コーマック・マッカーシー/ザ・ロード
(黒原敏行・訳 早川書房 2008年)



Amazon.co.jp : ザ・ロード

<ストーリー>
人類も動物もほとんど死に絶えてしまった世界。
常に厚い雲がたれこめ、冷たい灰が降り注ぐ毎日。
厳しい寒さから逃れるため、南へ旅をする父と息子。
スーパーのカートに全財産を積み、灰色の世界をひたすらに歩く。


今日は東京へ出張でした。
明日も仕事なので、日帰り出張の強行軍。
新幹線で東京駅に着いて、地下のコンコースを歩いて目的地の国際フォーラムへ。
用事が済めばまた地下を歩いて新幹線に乗って帰りました。
久しぶりの東京なのに、結局お天道様すら拝みませんでした(まあ、拝んでも暑いですけど)
なんだか悲しいなあ・・・何しに東京まで行ったんだろ、ボク(仕事じゃ!)。

それにしても、普段田舎に住んでいると、東京の人の多さには毎回驚きます。
だからというわけですが、今日は人がちょっとしか出てこない小説を。
全米で170万部を売った大ベストセラーだそうです。


 コーマック・マッカーシー「ザ・ロード」


そもそもなぜ人類が(動物も)滅びたのかは、ほとんど説明されません。
最初は核戦争後の「核の冬」かと思ったのですが、放射線障害に関する記述がまったくないところを見ると、巨大隕石落下なのかも。
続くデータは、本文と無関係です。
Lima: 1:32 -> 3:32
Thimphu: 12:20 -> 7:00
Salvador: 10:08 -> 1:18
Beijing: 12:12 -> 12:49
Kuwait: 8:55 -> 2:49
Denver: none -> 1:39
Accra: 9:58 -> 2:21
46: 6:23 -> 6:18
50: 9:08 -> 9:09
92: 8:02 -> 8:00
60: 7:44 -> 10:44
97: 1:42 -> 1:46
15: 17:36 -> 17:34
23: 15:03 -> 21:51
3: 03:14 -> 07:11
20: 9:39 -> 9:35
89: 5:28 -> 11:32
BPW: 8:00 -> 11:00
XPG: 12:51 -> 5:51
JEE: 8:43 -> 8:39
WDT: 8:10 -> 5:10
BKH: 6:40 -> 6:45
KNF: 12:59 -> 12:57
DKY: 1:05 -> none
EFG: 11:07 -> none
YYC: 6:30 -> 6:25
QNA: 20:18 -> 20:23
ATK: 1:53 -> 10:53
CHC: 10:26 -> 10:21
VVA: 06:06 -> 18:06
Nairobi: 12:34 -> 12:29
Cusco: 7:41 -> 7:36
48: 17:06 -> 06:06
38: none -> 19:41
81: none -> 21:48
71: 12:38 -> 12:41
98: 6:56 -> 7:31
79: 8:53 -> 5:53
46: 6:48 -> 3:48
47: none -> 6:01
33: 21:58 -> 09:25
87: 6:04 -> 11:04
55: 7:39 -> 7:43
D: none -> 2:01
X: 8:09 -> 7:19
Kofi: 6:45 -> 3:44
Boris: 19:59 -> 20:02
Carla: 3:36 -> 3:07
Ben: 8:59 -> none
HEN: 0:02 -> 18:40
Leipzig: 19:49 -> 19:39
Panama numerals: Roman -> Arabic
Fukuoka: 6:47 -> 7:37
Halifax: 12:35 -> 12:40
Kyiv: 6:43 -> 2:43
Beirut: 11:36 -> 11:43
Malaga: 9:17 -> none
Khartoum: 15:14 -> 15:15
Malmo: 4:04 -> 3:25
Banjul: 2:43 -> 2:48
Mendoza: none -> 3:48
でも、それはおそらくどうでも良いこと・・・と言っては語弊がありますが、
作者が書きたかったのは、人類の滅亡ではなくて、父と息子の情愛でしょう。

住宅や店舗にわずかに残った食料を奪い合う人間たち。
それどころか、他人を殺してその肉を食らう者たちも。
なのでふたりは、他の人間たちから逃げ隠れながら旅をします。
父は拳銃を片時も離しませんが、それは他人を傷つけるためというよりは、人食いどもの手に落ちたとき、ひとおもいに息子を死なせてやるため。

句読点の少ない、独特なリズムを持つ、詩のような文章。
父と息子は名前がなく、父が以前はどのような生活をしていたのかもほとんど語られません。
ある種の寓話として読むべきかもしれません。

どうしても思い浮かぶのは、解説にも書かれていますが「子連れ狼」
あと「マッドマックス2」「北斗の拳」も連想します。

救いのない物語ですが、お互いを思いやる父子の心情は美しいです。
親子というのは、こうあるべきですね。

読んだ後、娘たちに「お父さんは何があってもお前たちを守るぞ!」と言ったら、思いっきり引かれてしまったりしましたが、わたしはげんきです。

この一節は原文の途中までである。